▸ **Work instructions**
Repeat only the stretch of lines below that runs from the line with "ההשקה שלה בבארבי, לכבוד" through the line with "סיקור הופעת הפרודיג'י", unaltered.

Task inputs Block Start

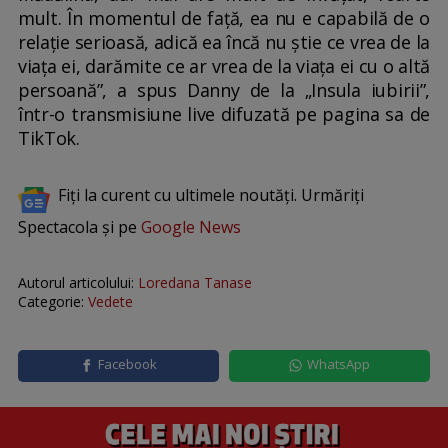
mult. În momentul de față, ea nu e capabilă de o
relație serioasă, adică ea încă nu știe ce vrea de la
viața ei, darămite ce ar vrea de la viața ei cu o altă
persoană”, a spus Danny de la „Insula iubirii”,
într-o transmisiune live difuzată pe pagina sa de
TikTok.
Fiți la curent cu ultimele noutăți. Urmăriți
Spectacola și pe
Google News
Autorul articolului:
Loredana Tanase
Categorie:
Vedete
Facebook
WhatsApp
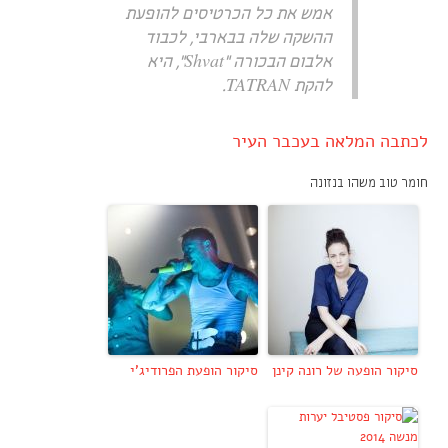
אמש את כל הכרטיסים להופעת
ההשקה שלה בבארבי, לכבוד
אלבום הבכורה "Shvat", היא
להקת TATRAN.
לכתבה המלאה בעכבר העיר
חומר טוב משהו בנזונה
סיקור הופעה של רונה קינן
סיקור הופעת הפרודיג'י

Task inputs Block End
Task inputs Block Start

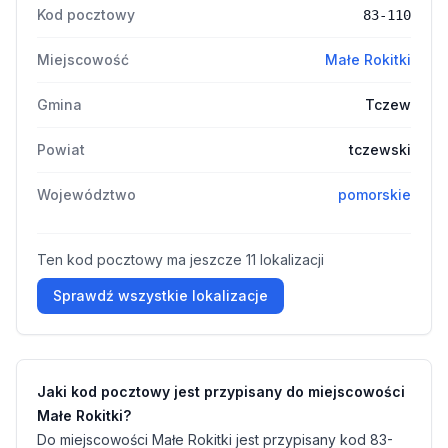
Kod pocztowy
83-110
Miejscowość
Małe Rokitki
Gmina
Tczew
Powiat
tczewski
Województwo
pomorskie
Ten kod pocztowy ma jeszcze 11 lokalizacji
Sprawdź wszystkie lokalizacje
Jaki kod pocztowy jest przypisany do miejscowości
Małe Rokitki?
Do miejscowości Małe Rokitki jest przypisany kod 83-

Task inputs Block End
Task inputs Block Start

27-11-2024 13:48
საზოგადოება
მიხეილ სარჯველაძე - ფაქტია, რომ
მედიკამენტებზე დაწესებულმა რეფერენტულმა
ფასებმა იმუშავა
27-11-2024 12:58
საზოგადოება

Task inputs Block End

▸ **Exercise solution**
ההשקה שלה בבארבי, לכבוד
אלבום הבכורה "Shvat", היא
להקת TATRAN.
לכתבה המלאה בעכבר העיר
חומר טוב משהו בנזונה
סיקור הופעה של רונה קינן
סיקור הופעת הפרודיג'י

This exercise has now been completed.